Dear sweet sometimes-clueless but mostly well-meaning students:
I asked you to write open letters to anyone or anything. I pretty much gave you complete freedom; I mandated only a page limit and that you get real. I asked you to be vulnerable and raw.
And (omigod) you did. You really effing did.
You berated your roommate, DJ Douche-Bag, for using the shower mat to soak up the leaky toilet water after his giant shit; you ripped into your drunk dad for turning you scared and passive and anxious; you yelled at your metabolism for keeping you creepy-skinny; you pleaded with your inner critic to stop pointing out your yellow teeth and hollow-eyed stare; you interrogated your shadow side for luring you with thoughts of suicide; you mocked the women looking for love on The Bachelor; you mocked your peers for being chronically bored and stoned in class; you mocked everyone who thinks auto-tuned sugar-pop can hold a candle to Leonard Cohen; you mocked your own inability to let go of sleeping with a security blanket.

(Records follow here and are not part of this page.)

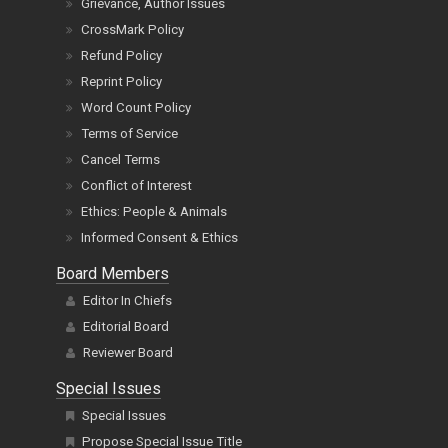
Grievance, Author Issues
CrossMark Policy
Refund Policy
Reprint Policy
Word Count Policy
Terms of Service
Cancel Terms
Conflict of Interest
Ethics: People & Animals
Informed Consent & Ethics
Board Members
Editor In Chiefs
Editorial Board
Reviewer Board
Special Issues
Special Issues
Propose Special Issue Title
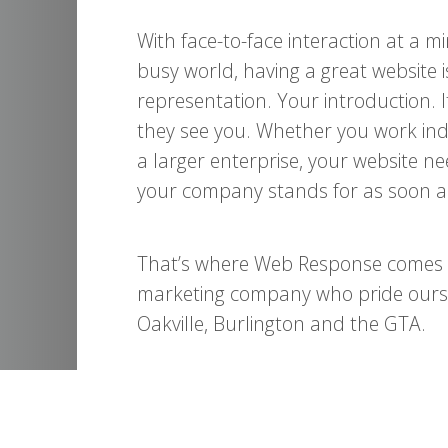
With face-to-face interaction at a 
busy world, having a great website is
representation. Your introduction. 
they see you. Whether you work ind
a larger enterprise, your website 
your company stands for as soon as
That’s where Web Response comes in
marketing company who pride oursel
Oakville, Burlington and the GTA.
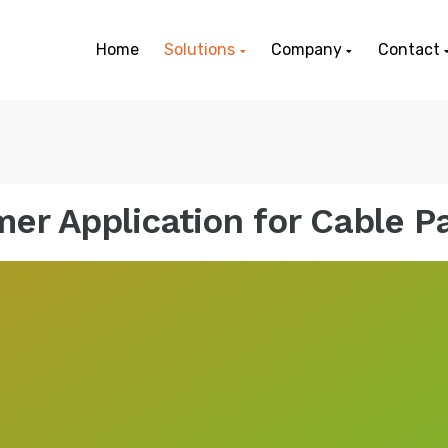
Home
Solutions
Company
Contact
er Application for Cable 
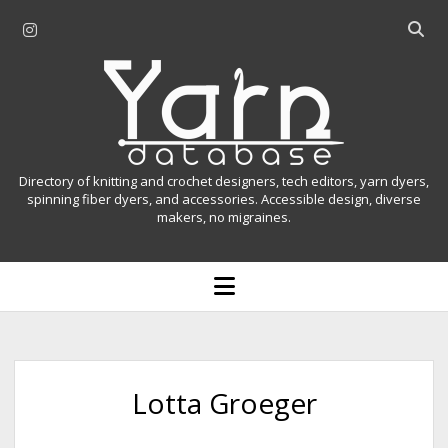
i
O
n
p
Y
s
e
t
n
a
a
s
r
g
e
r
a
n
Directory of knitting and crochet designers, tech editors, yarn dyers,
a
r
spinning fiber dyers, and accessories. Accessible design, diverse
D
makers, no migraines.
m
c
h
a
b
o
t
a
p
r
e
a
n
m
b
e
n
a
Lotta Groeger
u
s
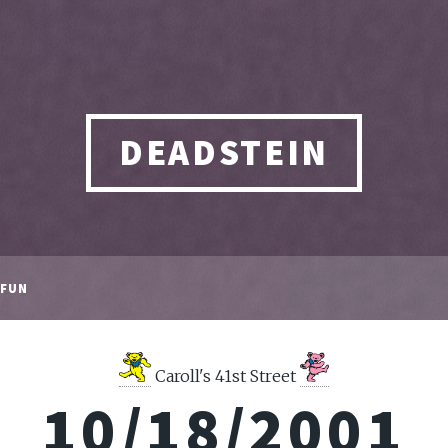
DEADSTEIN
FUN
Caroll's 41st Street
10/18/2001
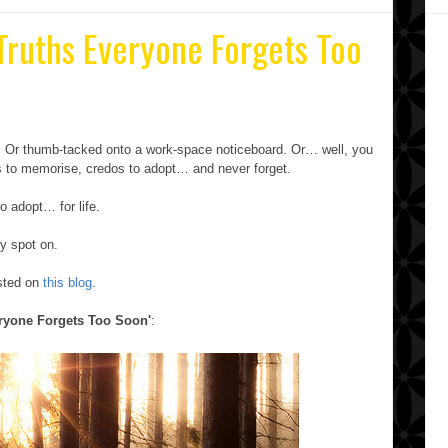
 Truths Everyone Forgets Too
e. Or thumb-tacked onto a work-space noticeboard. Or… well, you
ras to memorise, credos to adopt… and never forget.
o adopt… for life.
ty spot on.
osted on
this blog
.
eryone Forgets Too Soon'
:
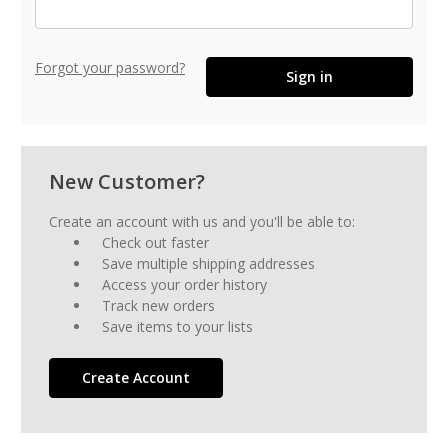
Forgot your password?
New Customer?
Create an account with us and you'll be able to:
Check out faster
Save multiple shipping addresses
Access your order history
Track new orders
Save items to your lists
Create Account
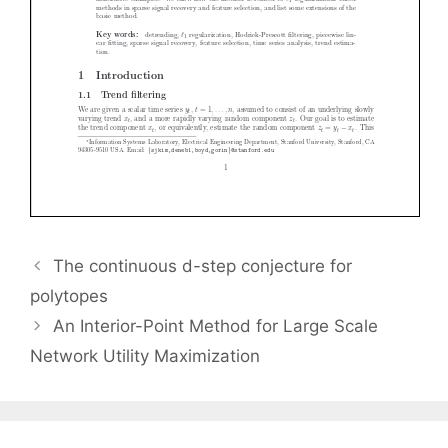
The continuous d-step conjecture for
polytopes
An Interior-Point Method for Large Scale
Network Utility Maximization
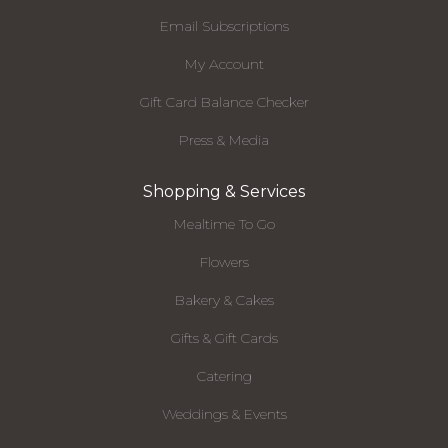
Email Subscriptions
My Account
Gift Card Balance Checker
Press & Media
Shopping & Services
Mealtime To Go
Flowers
Bakery & Cakes
Gifts & Gift Cards
Catering
Weddings & Events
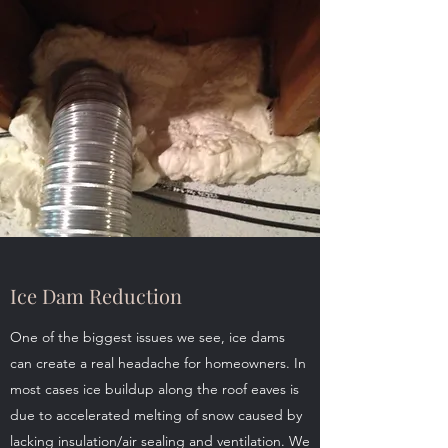
Ice Dam Reduction
One of the biggest issues we see, ice dams
can create a real headache for homeowners. In
most cases ice buildup along the roof eaves is
due to accelerated melting of snow caused by
lacking insulation/air sealing and ventilation. We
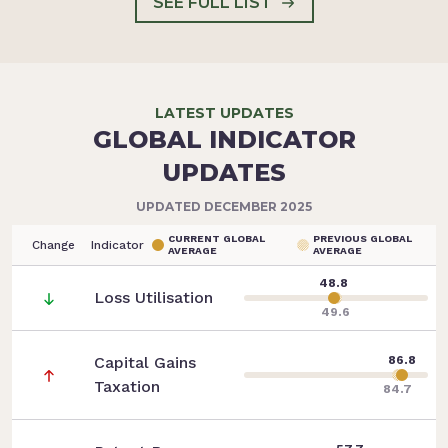
SEE FULL LIST
LATEST UPDATES
GLOBAL INDICATOR
UPDATES
UPDATED DECEMBER 2025
CURRENT GLOBAL
PREVIOUS GLOBAL
Change
Indicator
AVERAGE
AVERAGE
48.8
Loss Utilisation
49.6
Capital Gains
86.8
Taxation
84.7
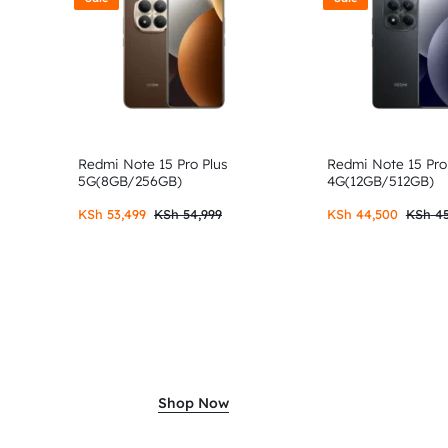
Redmi Note 15 Pro Plus
Redmi Note 15 Pro
5G(8GB/256GB)
4G(12GB/512GB)
KSh
53,499
KSh
54,999
KSh
44,500
KSh
45
Shop Now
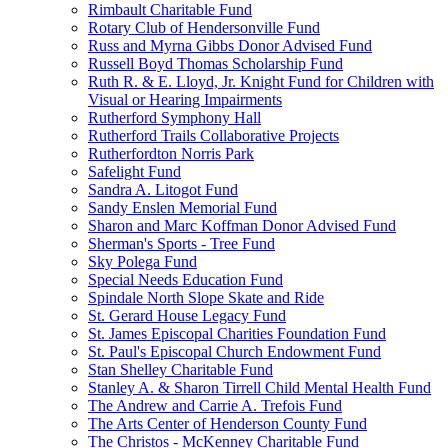
Rimbault Charitable Fund
Rotary Club of Hendersonville Fund
Russ and Myrna Gibbs Donor Advised Fund
Russell Boyd Thomas Scholarship Fund
Ruth R. & E. Lloyd, Jr. Knight Fund for Children with
Visual or Hearing Impairments
Rutherford Symphony Hall
Rutherford Trails Collaborative Projects
Rutherfordton Norris Park
Safelight Fund
Sandra A. Litogot Fund
Sandy Enslen Memorial Fund
Sharon and Marc Koffman Donor Advised Fund
Sherman's Sports - Tree Fund
Sky Polega Fund
Special Needs Education Fund
Spindale North Slope Skate and Ride
St. Gerard House Legacy Fund
St. James Episcopal Charities Foundation Fund
St. Paul's Episcopal Church Endowment Fund
Stan Shelley Charitable Fund
Stanley A. & Sharon Tirrell Child Mental Health Fund
The Andrew and Carrie A. Trefois Fund
The Arts Center of Henderson County Fund
The Christos - McKenney Charitable Fund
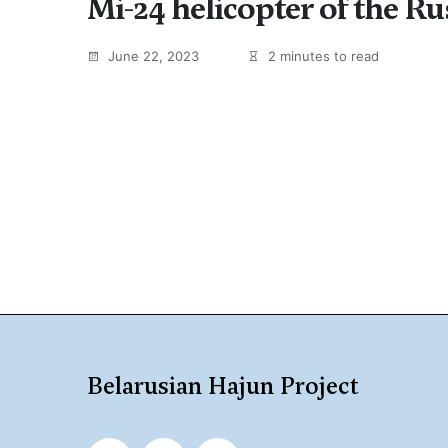
Mi-24 helicopter of the R
June 22, 2023
2 minutes to read
Belarusian Hajun Project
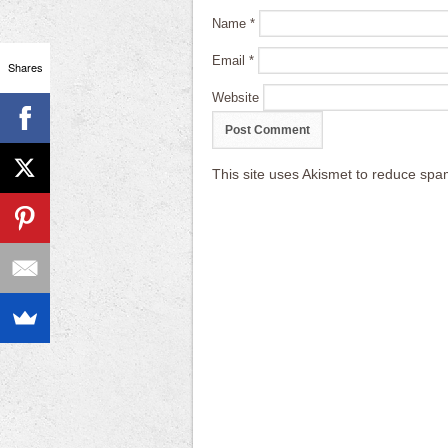
Name
*
Email
*
Shares
Website
This site uses Akismet to reduce sp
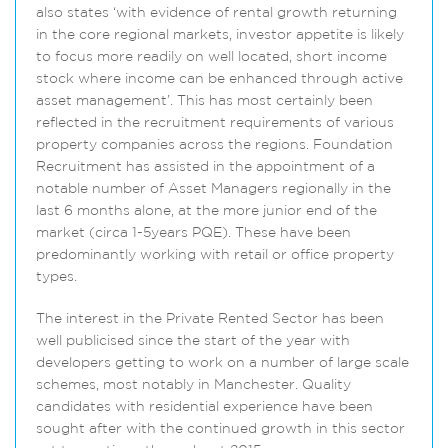
also states ‘with evidence of rental growth returning
in the core regional markets, investor appetite is likely
to focus more readily on well located, short income
stock where income can be enhanced through active
asset management’. This has most certainly been
reflected in the recruitment requirements of various
property companies across the regions. Foundation
Recruitment has assisted in the appointment of a
notable number of Asset Managers regionally in the
last 6 months alone, at the more junior end of the
market (circa 1-5years PQE). These have been
predominantly working with retail or office property
types.
The interest in the Private Rented Sector has been
well publicised since the start of the year with
developers getting to work on a number of large scale
schemes, most notably in Manchester. Quality
candidates with residential experience have been
sought after with the continued growth in this sector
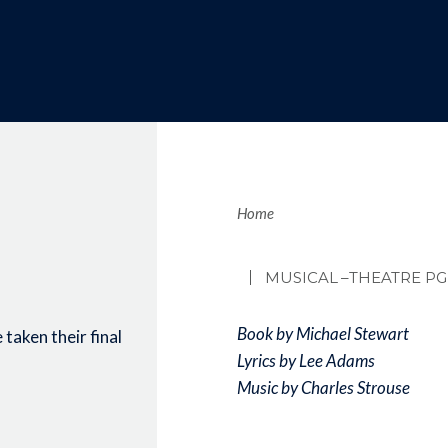
Brea
Home
MUSICAL
–THEATRE PG
Book by Michael Stewart
taken their final
Lyrics by Lee Adams
Music by Charles Strouse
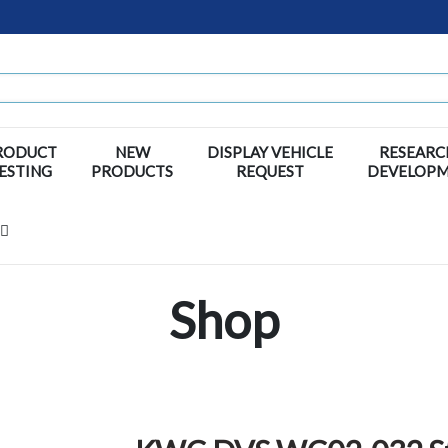
RODUCT
NEW
DISPLAY VEHICLE
RESEARC
ESTING
PRODUCTS
REQUEST
DEVELOP
Shop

You wrote to redwood trees, helicopter parents, empty toilet paper rolls, razors, ungrateful cats, ex-boyfriends galore–one of whom found himself “six inches deep in some chick from Chemistry.” (I snorted.) You wrote to your mothers: drug-addled, doting, dying, even deceased. (I cried and came back later.) You were so brave. You humbled me.
You are the students I’ve sometimes written off as spoiled brats, victims of your own white privilege, apathetic and shallow. You often stare at me in class, blank-faced and humorless, and I joke that I need to check your pulses for signs of life.
But on the page you spring free! You dare to own your pain. You make me ache for you and all you had to go through when you were only eight years old. I wish I could take each of you aside and hug you tight and assure you that you will be fine, that just by writing this you are on the path to freedom and redemption and love. Instead I will gently show you how to correct those sloppy run-ons, how to recognize shifts in tense and person, how to wield verbs like weaponry, how to pare your sentences down to the bone and expose even more of your hard-won truths.